Editor's Note: Susan Martin will start as Eastern Michigan
University's 22nd president — and its first-ever female
president — July 7. The following story was reprinted from
the spring 2008 issue of Exemplar magazine.
Back
in the late 1950s, a young girl named Susan Work attended
classes at a one-room schoolhouse in Croswell, a tiny farming
community in Michigan's thumb. It was typical of the schoolhouses
that, by then, were beginning to vanish in the wake of
organized school districts and new, low-slung school buildings.
It was small enough for the kids to throw a ball over,
a time-honored schoolhouse game. It had two outhouses — one
for boys, one for girls — no
running water and just one teacher.
 |
EMU'S NEXT PRESIDENT: Susan Martin,
provost
and vice chancellor of academic
affairs at the
University of Michigan-
Dearborn, officially becomes
Eastern
Michigan University's president July 7.
She
will become EMU's first female president in
its 159-year history. |
One of about 35 children in grades K-8, Work
was a good student because she was smart, but also because
of that one, no-nonsense, demanding teacher. Mrs. Murray
was her name. She had high standards, teaching much more
than just the three Rs, recalls Susan Work Martin today.
"We did plays, monologues, drama — you name it. She was
unbelievable," Martin recalled.
That teacher just happened to be a graduate of Michigan
State Normal School in Ypsilanti, Michigan; she attended
many classes in Welch Hall.
More than four decades later, that school is now Eastern
Michigan University. And little Susan ? is now Dr. Susan
Martin. She is going to be in Welch Hall, too — as EMU's
first female president.
It all became official May 14, when the EMU Board of Regents
unanimously selected Martin, 57, as EMU's 22nd president.

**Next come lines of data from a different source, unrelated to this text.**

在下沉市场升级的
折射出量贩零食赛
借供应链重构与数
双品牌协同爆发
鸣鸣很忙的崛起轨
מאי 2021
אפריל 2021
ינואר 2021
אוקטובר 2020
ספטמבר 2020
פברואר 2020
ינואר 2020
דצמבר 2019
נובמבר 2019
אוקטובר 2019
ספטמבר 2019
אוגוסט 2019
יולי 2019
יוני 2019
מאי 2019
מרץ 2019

Her schoolhouse-to-university presidential journey, on
the face of it, is inspirational enough. It also places
her in what must be a very small, if not solitary, category
of sitting university presidents who attended one-room
schoolhouses (her ability to drive a tractor by age 10,
in order to get to softball practice, perhaps qualifies
her in a similarly unique category).
But that journey also symbolizes why Martin seemed to
be the right person at the right time for EMU. Her breadth
of experience, from shorthand-taking secretary to state
government finance posts to provost, combines with a down-to-earth
manner for a winning combination, said Thomas Sidlik, chair
of the EMU Board of Regents.
"She has an engaging personality and, in a college president,
you need someone who deals with a variety of people — high
school freshmen, legislators, people in Washington, community
leaders, faculty administrations, union representatives.
You need someone with that engaging, comfortable personality,"

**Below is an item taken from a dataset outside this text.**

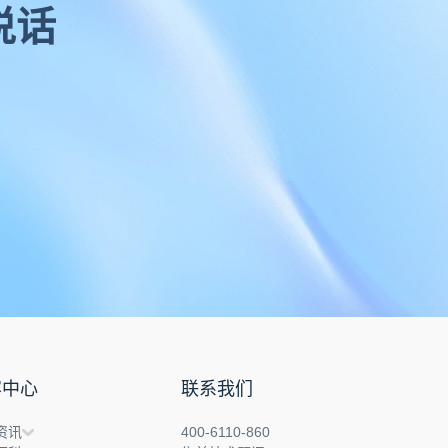
说话
容中心
联系我们
资讯
400-6110-860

Sidlik said. "She also has a Ph.D in accounting and has
shown she knows the numbers inside and out. I think she
really proved to the campus community last week her command
of the numbers. She had done her homework."
As for Martin's ability to move EMU past its recent troubles?
"She knows how to move forward," Sidlik says. "She's a
great choice. The board is happy, the audience of several
hundred people is happy. Here's one EMU got right."
Board Vice Chairman Roy Wilbanks agrees.
"This is a great day for Eastern Michigan University.
She will be an outstanding president and I hope that the
entire university community will now support her and her
endeavors."
That certainly seemed likely May 14. All who met or listened
to Martin warmed to her, as they did during the forum tha
took place the week before. There was a discernible sense
of excitement and optimism all over campus.
On that first whirlwind day, Martin easily negotiated
a busy schedule on a campus she had previously visited
just four times. She began at the 9 a.m., five-minute-long
Board of Regents meeting, where the regents made their
historic selection. Next came a press conference, followed
by several interviews with print and electronic media.
A reception for her took place at EMU's Student Center,
and was attended by hundreds of faculty, staff and students.
Smaller, more private meetings followed.
During all of this, she made two signature comments:
"It's raining today, but there are no dark clouds hanging
over Eastern Michigan University anymore," she announced
to spontaneous applause at the press conference.
Later, at the Student Center, she held up an EMU sweatshirt,
smiled, and issued a world-wide invitation: "Come on! Join
me at Eastern Michigan University!"
Martin takes office July 7, but she isn't waiting to get
started. She hopes to get searches started for several
vice president positions and, well, read a whole lot. The
little schoolhouse girl who once checked out "entire shelves" of
books and read one novel a day, has plenty of "materials
I can dig into and get grounded into the real EMU," she
said.
But grandiose plans and new strategic plans are not on
the radar — and are not necessary, Martin insists.
"Somebody was asking me about the first 100 days, and
I said, 'No, no no, we're not doing that. We're doing the
first thousand days,'" Martin said, with a fresh burst
of laughter that often punctuates her remarks. "Eastern
doesn't need a new vision and 18 projects for the first
hundred days. We have a good plan, a big university with
a lot of stuff in motion, and we have a vision and strategic
plan."
It's the how-to that needs some help, and how-to is Martin's
strength, she adds.
"I can look at the vision and say, 'How do you make that
come to reality?' You want to be Number One not only in
enrollment, but in reputation among the other 12," referring
to the public universities beyond the University of Michigan,
Michigan State University and Wayne State University.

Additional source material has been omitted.